Dokuzuncu Hariciye Koğuşu sonunda ne oldu?
28.02.2025 4 görüntülenme Son güncelleme: 23.03.2025
Peyami Safa'nın otobiyografik özellikler taşıyan unutulmaz eseri Dokuzuncu Hariciye Koğuşu, okuyucuları derinden etkileyen bir roman. Hastalık, yalnızlık ve umut arayışının iç içe geçtiği bu hikayenin sonunda kahramanımızın yaşadıkları, okuyucuların zihninde uzun süre yer ediyor. Peki, Dokuzuncu Hariciye Koğuşu'nda tam olarak neler oluyor? Romanın sonlarına doğru, bacağındaki rahatsızlık için çare arayan genç kahramanımız, umutla gittiği İsviçre'den eli boş döner. Ameliyat sonuç vermemiştir ve bacağı kesilme tehlikesiyle karşı karşıyadır. Ancak, bu fiziksel zorlukların yanı sıra, kahramanımızın iç dünyasında da büyük bir değişim yaşanır.
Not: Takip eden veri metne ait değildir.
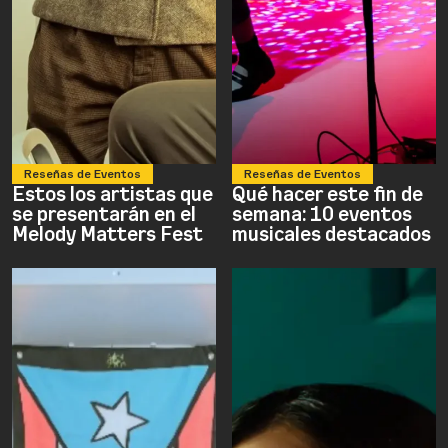
Reseñas de Eventos
Reseñas de Eventos
Estos los artistas que
Qué hacer este fin de
se presentarán en el
semana: 10 eventos
Melody Matters Fest
musicales destacados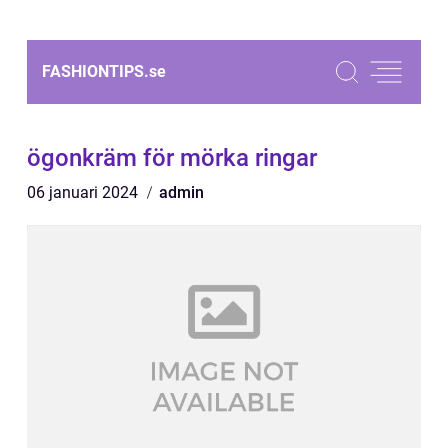
FASHIONTIPS.
se
ögonkräm för mörka ringar
06 januari 2024
admin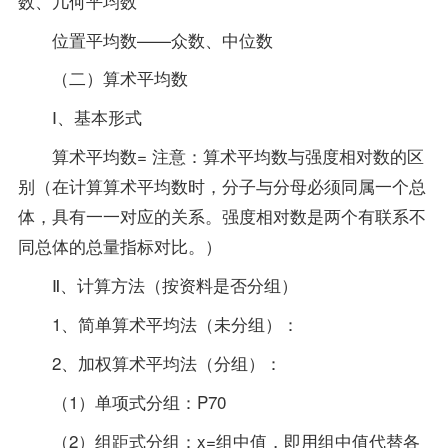
数、几何平均数
位置平均数——众数、中位数
（二）算术平均数
Ⅰ、基本形式
算术平均数= 注意：算术平均数与强度相对数的区
别（在计算算术平均数时，分子与分母必须同属一个总
体，具有一一对应的关系。强度相对数是两个有联系不
同总体的总量指标对比。）
Ⅱ、计算方法（按
资料
是否分组）
1、简单算术平均法（未分组）：
2、加权算术平均法（分组）：
（1）单项式分组：P70
（2）组距式分组：x=组中值，即用组中值代替各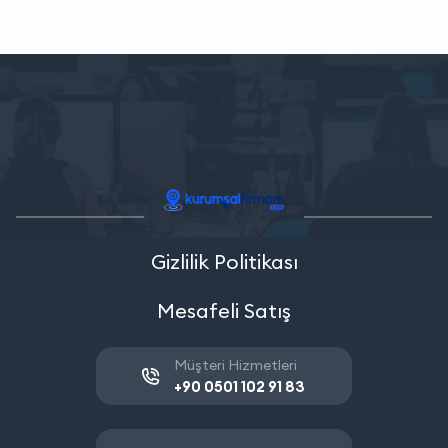
Gizlilik Politikası
Mesafeli Satış
Müşteri Hizmetleri
+90 0501 102 91 83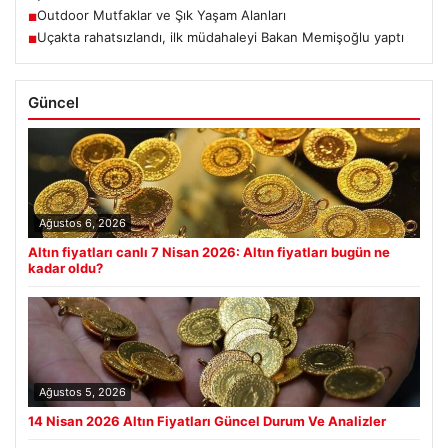
Outdoor Mutfaklar ve Şık Yaşam Alanları
■
Uçakta rahatsızlandı, ilk müdahaleyi Bakan Memişoğlu yaptı
■
Güncel
Ağustos 6, 2026
Altın fiyatları canlı 7 Nisan 2026: Altın fiyatları bugün ne
kadar oldu?
Ağustos 5, 2026
14 Nisan 2026 Altın Fiyatları Güncel Durum Ve Analizler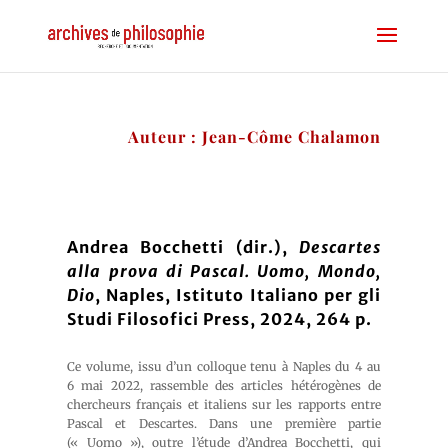
Auteur : Jean-Côme Chalamon
Andrea Bocchetti (dir.),
Descartes
alla prova di Pascal. Uomo, Mondo,
Dio
, Naples, Istituto Italiano per gli
Studi Filosofici Press, 2024, 264 p.
Ce volume, issu d’un colloque tenu à Naples du 4 au
6 mai 2022, rassemble des articles hétérogènes de
chercheurs français et italiens sur les rapports entre
Pascal et Descartes. Dans une première partie
(« Uomo »), outre l’étude d’Andrea Bocchetti, qui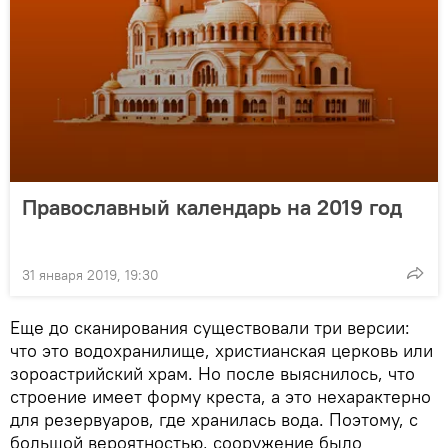
Православный календарь на 2019 год
31 января 2019, 19:30
Еще до сканирования существовали три версии:
что это водохранилище, христианская церковь или
зороастрийский храм. Но после выяснилось, что
строение имеет форму креста, а это нехарактерно
для резервуаров, где хранилась вода. Поэтому, с
большой вероятностью, сооружение было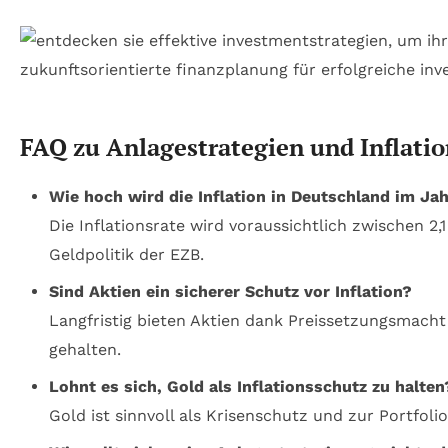
FAQ zu Anlagestrategien und Inflati
Wie hoch wird die Inflation in Deutschland im Ja
Die Inflationsrate wird voraussichtlich zwischen 2
Geldpolitik der EZB.
Sind Aktien ein sicherer Schutz vor Inflation?
Langfristig bieten Aktien dank Preissetzungsmacht
gehalten.
Lohnt es sich, Gold als Inflationsschutz zu halten
Gold ist sinnvoll als Krisenschutz und zur Portfol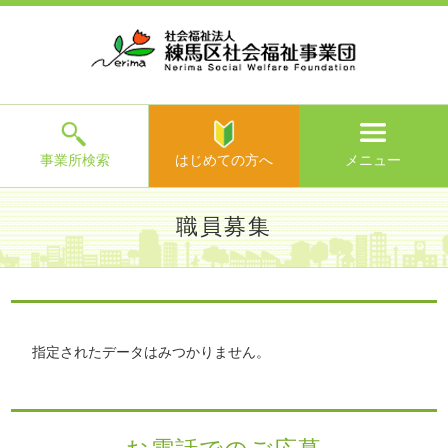
ホ
事
お
求
法
よ
お
寄
ア
ー
業
客
人
人
く
問
附
ク
ム
所
様
情
情
あ
い
の
セ
一
の
報
報
る
合
ご
ス
覧
声
ご
わ
案
質
せ
内
問
メ
ニ
ュ
ー
を
事業所検索
はじめての方へ
メニュー
閉
じ
は
>
よ
職員募集
る
じ
く
め
あ
て
練馬区社会福祉事業団TOP
>
求人情報
>
職員募集
>
る
の
ご
方
質
へ
問
指定されたデータはみつかりません。
>
お
問
い
合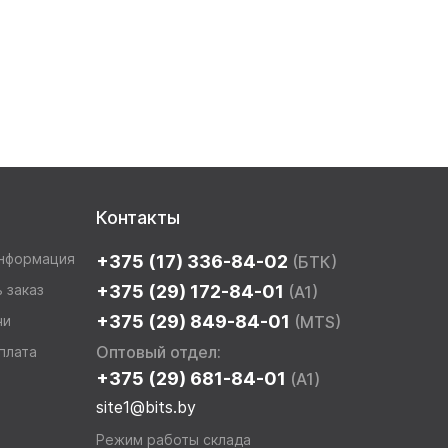
Контакты
информация
+375 (17) 336-84-02
(БТК)
 заказ
+375 (29) 172-84-01
(A1)
+375 (29) 849-84-01
чи
(MTS)
Оптовый отдел:
плата
+375 (29) 681-84-01
(A1)
site1@bits.by
Режим работы склада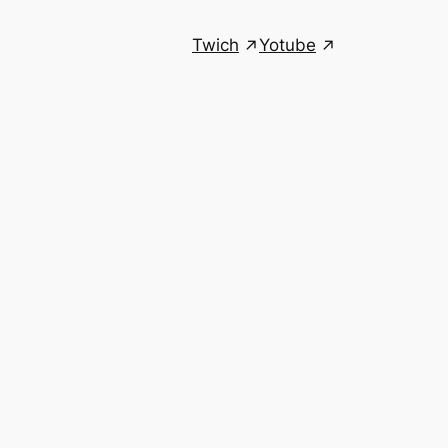
Twich
Yotube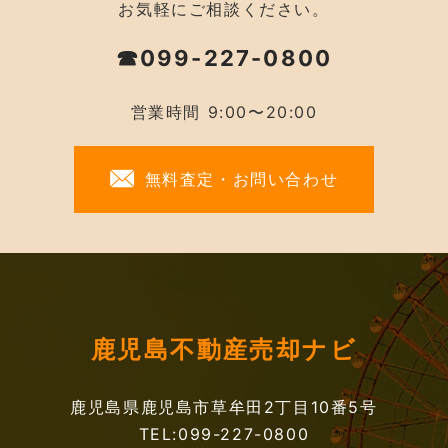
お気軽にご相談ください。
☎099-227-0800
営業時間 9:00〜20:00
無料査定・お問い合わせ
鹿児島不動産売却ナビ
鹿児島県鹿児島市草牟田2丁目10番5号
TEL:099-227-0800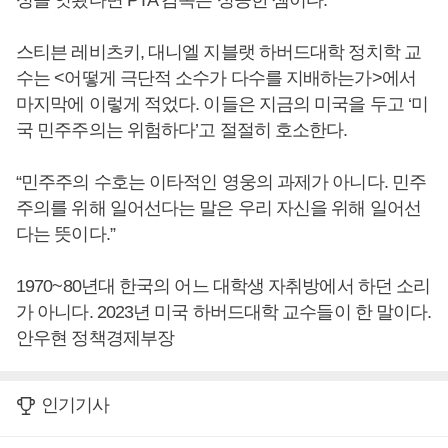
성을 엿봤다면 PTA 감독은 성공한 셈이다.
스티븐 레비츠키, 대니엘 지블랫 하버드대학 정치학 교
수는 <어떻게 극단적 소수가 다수를 지배하는가>에서
마지막에 이렇게 적었다. 이들은 지금의 미국을 두고 ‘미
국 민주주의는 위험하다’고 절절히 호소한다.
“민주주의 수호는 이타적인 영웅의 과제가 아니다. 민주
주의를 위해 일어선다는 말은 우리 자신을 위해 일어선
다는 뜻이다.”
1970~80년대 한국의 어느 대학생 자취방에서 하던 소리
가 아니다. 2023년 미국 하버드대학 교수들이 한 말이다.
안우현 정책경제부장
인기기사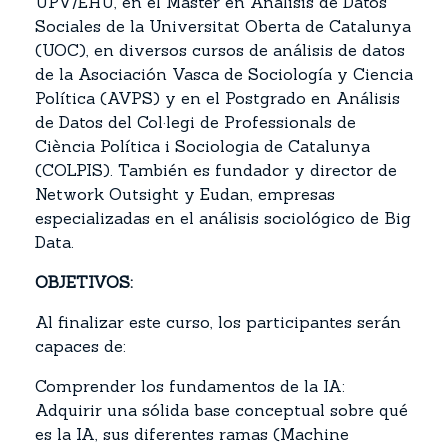
UPV/EHU, en el Máster en Análisis de Datos
Sociales de la Universitat Oberta de Catalunya
(UOC), en diversos cursos de análisis de datos
de la Asociación Vasca de Sociología y Ciencia
Política (AVPS) y en el Postgrado en Análisis
de Datos del Col·legi de Professionals de
Ciència Política i Sociologia de Catalunya
(COLPIS). También es fundador y director de
Network Outsight y Eudan, empresas
especializadas en el análisis sociológico de Big
Data.
OBJETIVOS:
Al finalizar este curso, los participantes serán
capaces de:
Comprender los fundamentos de la IA:
Adquirir una sólida base conceptual sobre qué
es la IA, sus diferentes ramas (Machine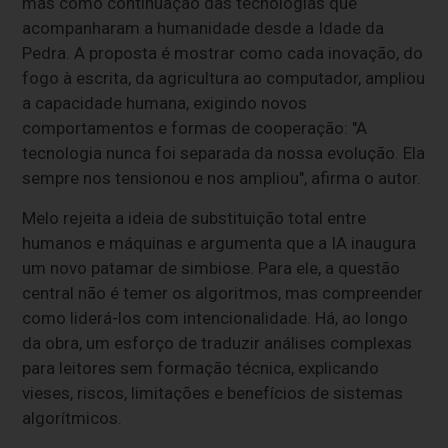
mas como continuação das tecnologias que
acompanharam a humanidade desde a Idade da
Pedra. A proposta é mostrar como cada inovação, do
fogo à escrita, da agricultura ao computador, ampliou
a capacidade humana, exigindo novos
comportamentos e formas de cooperação: "A
tecnologia nunca foi separada da nossa evolução. Ela
sempre nos tensionou e nos ampliou", afirma o autor.
Melo rejeita a ideia de substituição total entre
humanos e máquinas e argumenta que a IA inaugura
um novo patamar de simbiose. Para ele, a questão
central não é temer os algoritmos, mas compreender
como liderá-los com intencionalidade. Há, ao longo
da obra, um esforço de traduzir análises complexas
para leitores sem formação técnica, explicando
vieses, riscos, limitações e benefícios de sistemas
algorítmicos.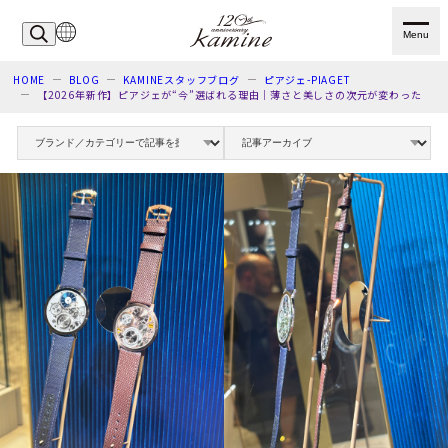
Menu
HOME
BLOG
KAMINEスタッフブログ
ピアジェ-PIAGET
【2026年新作】ピアジェが“今”選ばれる理由｜薄さと美しさの次元が変わった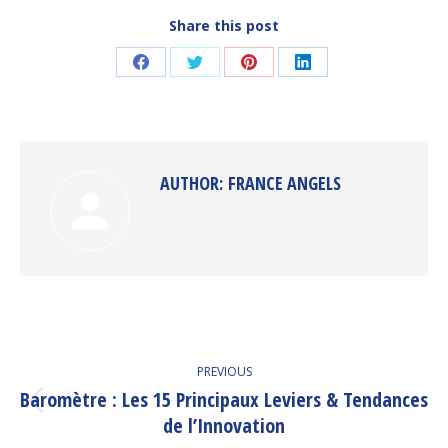
Share this post
Share
Share
Share
Share
on
on
on
on
Facebook
Twitter
Pinterest
LinkedIn
AUTHOR:
FRANCE ANGELS
POST
PREVIOUS
NAVIGATION
Baromètre : Les 15 Principaux Leviers & Tendances
Previous
de l’Innovation
post: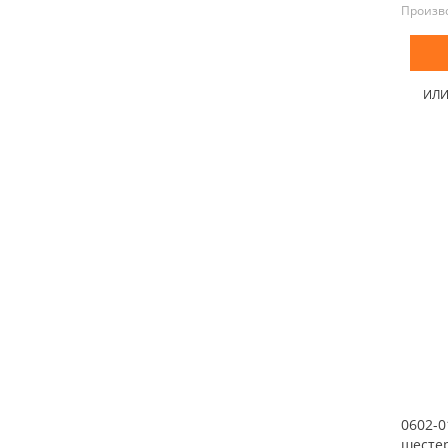
Произв
ИЛ
0602-
шесте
Nüzhet'e olan aşkı, imkansızlığıyla yüzleşir ve bu aşkın da bir anlamda "iyileşmesi" gerektiğini anlar. Sonuç olarak, Dokuzuncu Hariciye Koğuşu, bir iyileşme hikayesi olmaktan çok, bir kabulleniş ve olgunlaşma öyküsüdür. Kahramanımız fiziksel olarak tam anlamıyla iyileşmese de, ruhunda büyük bir dönüşüm geçirir. Hastalığın ve aşkın yarattığı acılarla yüzleşerek, hayatın gerçeklerini ve kendi sınırlarını anlamaya başlar. Romanın sonu, tam bir kapanış olmasa da, kahramanımızın geleceğe dair umutlarını koruduğunu ve hayata tutunmaya devam ettiğini gösterir. Bu da Dokuzuncu Hariciye Koğuşu'nu, Türk edebiyatının en etkileyici ve düşündürücü eserlerinden biri yapar.